Indeed, given his attributes and track record for success, Benioff might be the definitive non-routine leader, but then he does set the bar rather high!

What makes a great leader?

When asked ‘what makes a great leader’, I provide the attributes shared by great sensemaking leaders, amongst which feature:

  • curiosity (don’t assume you have seen this situation before)
  • humility (don’t assume that your solution fits today’s situation)
  • asking great questions (to establish ‘what’s the story here?’ The chances are that the answers will lie with others)
  • thinking complex and doing simple (the need to make sense of complex environments but render them sensible through common-sense-giving)
  • focusing on enactment rather than enthinkment (sensemaking is retrospective so people learn more quickly from doing things)

It is appropriate to be curious about the paucity of programmatic sensemaking (rather than the ongoing nature of instinctive sensemaking) in organisations but, even if leaders are philosophically persuaded, it is not an easy task. Effectively it means a mindset characterised by creative disturbance – balancing the duality of thought processes that simultaneously credits ongoing events (confirms meanings) and discredits ongoing events (questions meanings). This is difficult enough but, when dealing with a series of important issues, people can be overwhelmed by the scale, complexity and contradictory nature of the information available. And with a high degree of emotional turbulence (time pressure, politics, concurrent events and risks), the task of piecing together fragments into explanations (the creation of common-sense-meaning) only adds to the challenges that leaders face.
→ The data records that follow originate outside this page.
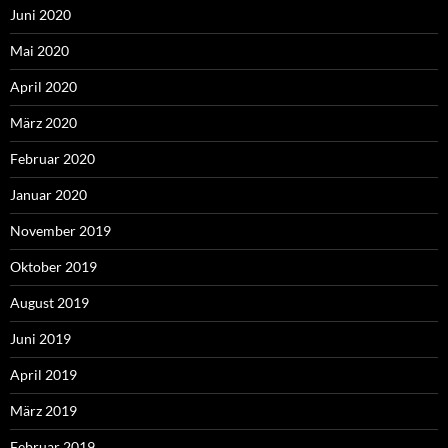
Juni 2020
Mai 2020
April 2020
März 2020
Februar 2020
Januar 2020
November 2019
Oktober 2019
August 2019
Juni 2019
April 2019
März 2019
Februar 2019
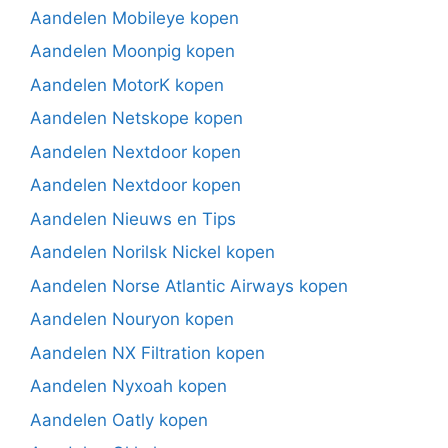
Aandelen Mobileye kopen
Aandelen Moonpig kopen
Aandelen MotorK kopen
Aandelen Netskope kopen
Aandelen Nextdoor kopen
Aandelen Nextdoor kopen
Aandelen Nieuws en Tips
Aandelen Norilsk Nickel kopen
Aandelen Norse Atlantic Airways kopen
Aandelen Nouryon kopen
Aandelen NX Filtration kopen
Aandelen Nyxoah kopen
Aandelen Oatly kopen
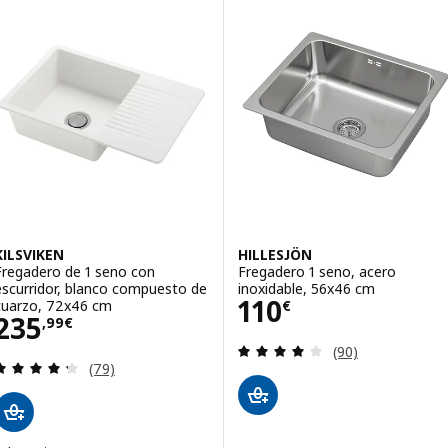
KILSVIKEN
HILLESJÖN
Fregadero de 1 seno con
Fregadero 1 seno, acero
escurridor, blanco compuesto de
inoxidable, 56x46 cm
Precio 110€
110
cuarzo, 72x46 cm
€
Precio 235,99€
235
,
99
€
Revisa: 3.9 de 5 
(90)
Revisa: 4.3 de 5 estrellas. Total opiniones:
(79)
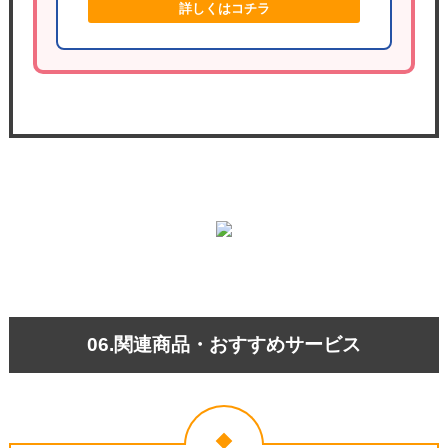
詳しくはコチラ
06.関連商品・おすすめサービス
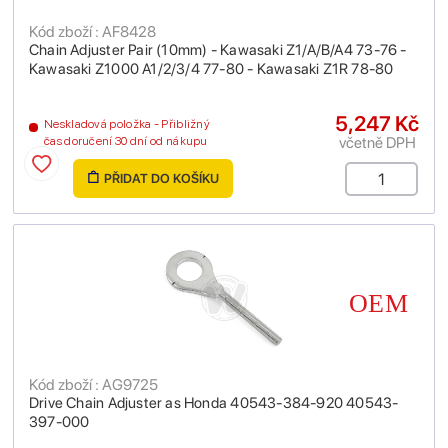
Kód zboží : AF8428
Chain Adjuster Pair (10mm) - Kawasaki Z1/A/B/A4 73-76 -
Kawasaki Z1000 A1/2/3/4 77-80 - Kawasaki Z1R 78-80
5,247 Kč
Neskladová položka - Přibližný
včetně DPH
čas doručení 30 dní od nákupu
PŘIDAT DO KOŠÍKU
Kód zboží : AG9725
Drive Chain Adjuster as Honda 40543-384-920 40543-
397-000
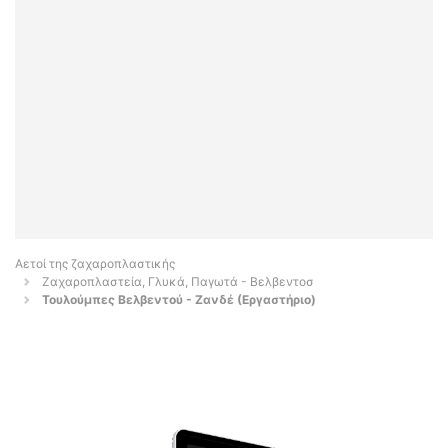
Αετοί της ζαχαροπλαστικής
Ζαχαροπλαστεία, Γλυκά, Παγωτά - Βελβεντοσ
Τουλούμπες Βελβεντού - Ζανδέ (Εργαστήριο)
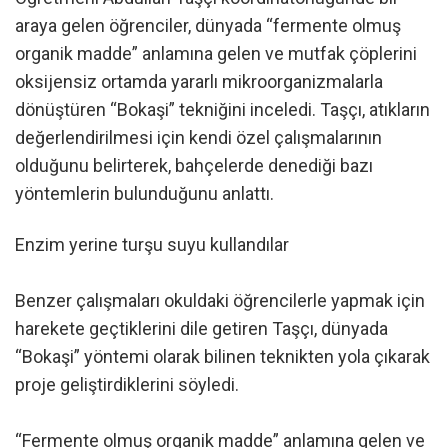
araya gelen öğrenciler, dünyada “fermente olmuş
organik madde” anlamına gelen ve mutfak çöplerini
oksijensiz ortamda yararlı mikroorganizmalarla
dönüştüren “Bokaşi” tekniğini inceledi. Taşçı, atıkların
değerlendirilmesi için kendi özel çalışmalarının
olduğunu belirterek, bahçelerde denediği bazı
yöntemlerin bulunduğunu anlattı.
Enzim yerine turşu suyu kullandılar
Benzer çalışmaları okuldaki öğrencilerle yapmak için
harekete geçtiklerini dile getiren Taşçı, dünyada
“Bokaşi” yöntemi olarak bilinen teknikten yola çıkarak
proje geliştirdiklerini söyledi.
“Fermente olmuş organik madde” anlamına gelen ve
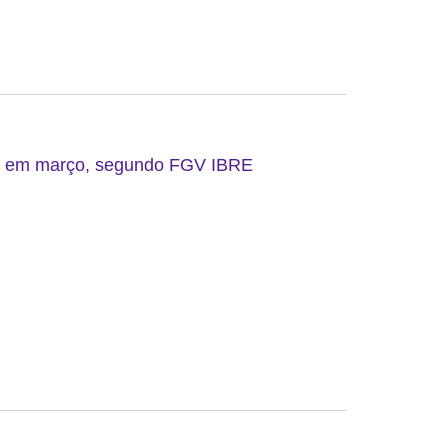
do em março, segundo FGV IBRE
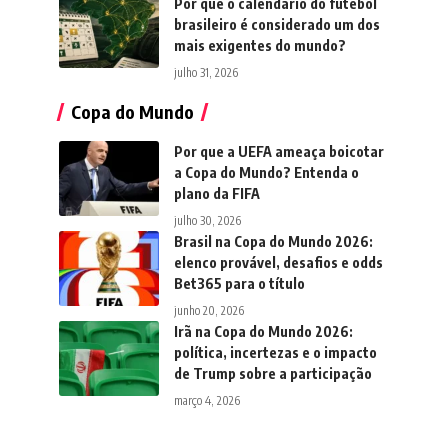
Por que o calendário do futebol
brasileiro é considerado um dos
mais exigentes do mundo?
julho 31, 2026
Copa do Mundo
Por que a UEFA ameaça boicotar
a Copa do Mundo? Entenda o
plano da FIFA
julho 30, 2026
Brasil na Copa do Mundo 2026:
elenco provável, desafios e odds
Bet365 para o título
junho 20, 2026
Irã na Copa do Mundo 2026:
política, incertezas e o impacto
de Trump sobre a participação
março 4, 2026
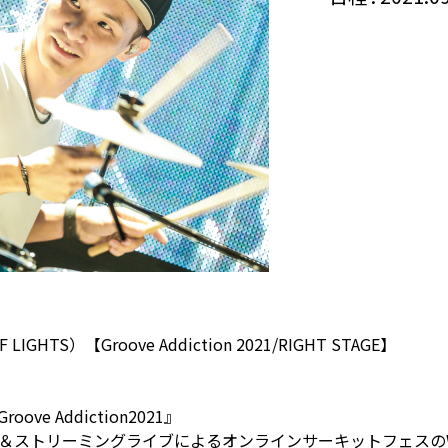
IGHTS）【Groove Addiction 2021/RIGHT STAGE】
ve Addiction2021』
＆ストリーミングライブによるオンラインサーキットフェスの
Dickson is not the first to call for improved sensemaking in organisations as my own contribution in Business Leader testifies, and I stand by my conclusion:

‘If ever there was a point in time for the power of technology to prove its value to leaders who face a ‘perfect storm’ of decision-taking it is now. Nothing else will meet the needs of the time, or indeed the unique circumstances.’

In order to take root in a widespread manner, organisational sensemaking (the ‘what’) also needs a fit-for-purpose ‘way’ to do the heavy lifting so that the world can see more non-routine leaders such as Marc Benioff!

You can read more about The Wisdom of Organisational Sensemaking here.

Photo by Robert Gomez on Unsplash

Salesforce Non-Routine leadership
October 26, 2022

Marc Benioff – Salesforce’s sensemaking and non-routine leader?

The following illuminating extract is from a Chief Executive interview with Marc Benioff, founder and co-CEO of the behemoth SaaS firm, Salesforce, as he discusses its stellar success. He says a lot about business and organisational culture, but his answers also say a lot about organisational sensemaking and leadership. “You’re one of the few people […]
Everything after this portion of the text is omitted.